'''

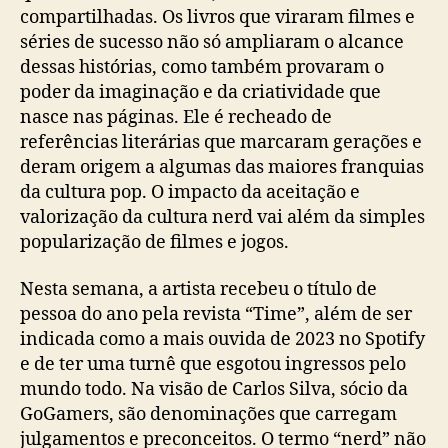
compartilhadas. Os livros que viraram filmes e
séries de sucesso não só ampliaram o alcance
dessas histórias, como também provaram o
poder da imaginação e da criatividade que
nasce nas páginas. Ele é recheado de
referências literárias que marcaram gerações e
deram origem a algumas das maiores franquias
da cultura pop. O impacto da aceitação e
valorização da cultura nerd vai além da simples
popularização de filmes e jogos.
Nesta semana, a artista recebeu o título de
pessoa do ano pela revista “Time”, além de ser
indicada como a mais ouvida de 2023 no Spotify
e de ter uma turnê que esgotou ingressos pelo
mundo todo. Na visão de Carlos Silva, sócio da
GoGamers, são denominações que carregam
julgamentos e preconceitos. O termo “nerd” não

'''

EXERCISE: Return the material line for line, from its beginning to the line that contains "GoGamers, são denominações que carregam", with the pictures left out.

ANSWER FOR THIS EXERCISE:
compartilhadas. Os livros que viraram filmes e
séries de sucesso não só ampliaram o alcance
dessas histórias, como também provaram o
poder da imaginação e da criatividade que
nasce nas páginas. Ele é recheado de
referências literárias que marcaram gerações e
deram origem a algumas das maiores franquias
da cultura pop. O impacto da aceitação e
valorização da cultura nerd vai além da simples
popularização de filmes e jogos.
Nesta semana, a artista recebeu o título de
pessoa do ano pela revista “Time”, além de ser
indicada como a mais ouvida de 2023 no Spotify
e de ter uma turnê que esgotou ingressos pelo
mundo todo. Na visão de Carlos Silva, sócio da
GoGamers, são denominações que carregam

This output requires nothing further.